I came here stuck on exactly this same issue.
Initially, setting:
ImageFile.LOAD_TRUNCATED_IMAGES=True
solved the problem. Although in that initial case, I was using num_workers=0
.
In my case, it was reproducible that defining the loaders with num_workers
> 0 would end up throwing the OSError
exception some time during training.
As I understand it, num_workers=0
implies that processing is done in the same execution context as the training, whereas > 0 spawns other processes.
So my guess is that the spawned processes do not have ImageFile.LOAD_TRUNCATED_IMAGES=True
set in them, so they will fail when trying to import a corrupted image.
If that suspicion is correct, is there any way to perpetuate that setting to the spawned workers?
Possible confounding factors for my case:
- this is on Windows, as my only machine with a GPU is Windows (VR rig in the office )

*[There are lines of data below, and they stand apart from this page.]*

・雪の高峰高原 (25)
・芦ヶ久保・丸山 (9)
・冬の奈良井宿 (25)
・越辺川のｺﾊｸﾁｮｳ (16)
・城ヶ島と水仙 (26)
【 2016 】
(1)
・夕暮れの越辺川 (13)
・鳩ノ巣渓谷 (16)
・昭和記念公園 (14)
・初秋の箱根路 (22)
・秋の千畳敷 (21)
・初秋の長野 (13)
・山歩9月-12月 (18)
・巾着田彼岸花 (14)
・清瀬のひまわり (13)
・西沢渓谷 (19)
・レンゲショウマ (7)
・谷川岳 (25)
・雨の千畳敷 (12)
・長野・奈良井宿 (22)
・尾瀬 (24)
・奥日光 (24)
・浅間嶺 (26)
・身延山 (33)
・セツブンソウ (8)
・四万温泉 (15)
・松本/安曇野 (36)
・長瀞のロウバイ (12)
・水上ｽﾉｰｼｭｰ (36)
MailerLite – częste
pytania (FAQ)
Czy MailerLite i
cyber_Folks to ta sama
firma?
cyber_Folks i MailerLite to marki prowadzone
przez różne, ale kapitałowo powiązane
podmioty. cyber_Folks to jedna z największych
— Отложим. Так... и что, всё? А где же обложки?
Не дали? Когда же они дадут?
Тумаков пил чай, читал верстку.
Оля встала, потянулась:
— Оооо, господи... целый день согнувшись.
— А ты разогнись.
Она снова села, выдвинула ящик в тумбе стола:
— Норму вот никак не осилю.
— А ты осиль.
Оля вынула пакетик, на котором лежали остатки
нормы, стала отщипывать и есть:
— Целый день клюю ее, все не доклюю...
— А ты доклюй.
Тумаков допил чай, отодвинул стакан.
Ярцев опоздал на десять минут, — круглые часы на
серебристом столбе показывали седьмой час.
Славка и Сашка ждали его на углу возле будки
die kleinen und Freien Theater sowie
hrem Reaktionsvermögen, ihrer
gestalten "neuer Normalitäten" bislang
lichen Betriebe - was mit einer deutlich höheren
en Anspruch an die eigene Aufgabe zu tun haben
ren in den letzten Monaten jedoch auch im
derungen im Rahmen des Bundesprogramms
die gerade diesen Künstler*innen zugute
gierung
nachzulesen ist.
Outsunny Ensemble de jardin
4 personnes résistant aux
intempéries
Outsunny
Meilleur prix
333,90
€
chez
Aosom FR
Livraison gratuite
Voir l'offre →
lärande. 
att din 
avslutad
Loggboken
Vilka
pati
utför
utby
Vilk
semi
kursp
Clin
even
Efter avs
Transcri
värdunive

- I am running a pre-release build of Pillow (6.1.0.dev0), due to encountering this issue with my dataset:
https://github.com/python-pillow/Pillow/issues/3769
Having multiple workers was important for my application because it seems that ~75% of the total training time is spent doing something other than just calculation, even with num_workers=10
.
My manual fix was to use this code to go through my datasets to find the image that was causing problems:
import tqdm
for DUT in [train_dataset, valid_dataset, test_dataset]:
for fn,label in tqdm.tqdm(DUT.imgs):
try:
im = ImageFile.Image.open(fn)
im2 = im.convert('RGB')
except OSError:
print("Cannot load : {}".format(fn))
That did find one image that was unloadable, for my case.
(for any of the other Udacity Deep Learning Nanodegree folks who might find this via search, the file dogImages/train\098.Leonberger\Leonberger_06571.jpg
was the unloadable file)
I trivially re-saved the file, which appears to have filled in any corrupted data, and the many-workers loader approach now works.